YOUR TASK: Everything from the line containing "Wir liefern Europaweit." to the close of the records below should be output exactly, line by line, with no other lines given.
==== SOURCE RECORDS ====
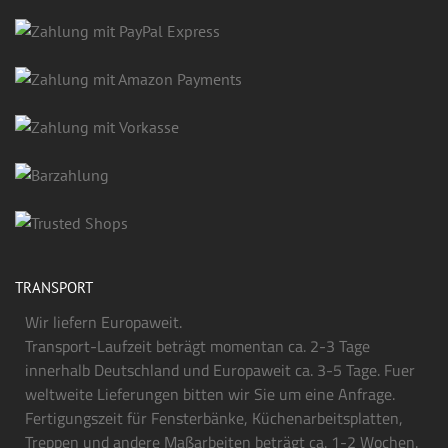
TRANSPORT
Wir liefern Europaweit.
Transport-Laufzeit beträgt momentan ca. 2-3 Tage
innerhalb Deutschland und Europaweit ca. 3-5 Tage. Fuer
weltweite Lieferungen bitten wir Sie um eine Anfrage.
Fertigungszeit für Fensterbänke, Küchenarbeitsplatten,
Treppen und andere Maßarbeiten beträgt ca. 1-2 Wochen.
====
ANSWER SECTION:
Wir liefern Europaweit.
Transport-Laufzeit beträgt momentan ca. 2-3 Tage
innerhalb Deutschland und Europaweit ca. 3-5 Tage. Fuer
weltweite Lieferungen bitten wir Sie um eine Anfrage.
Fertigungszeit für Fensterbänke, Küchenarbeitsplatten,
Treppen und andere Maßarbeiten beträgt ca. 1-2 Wochen.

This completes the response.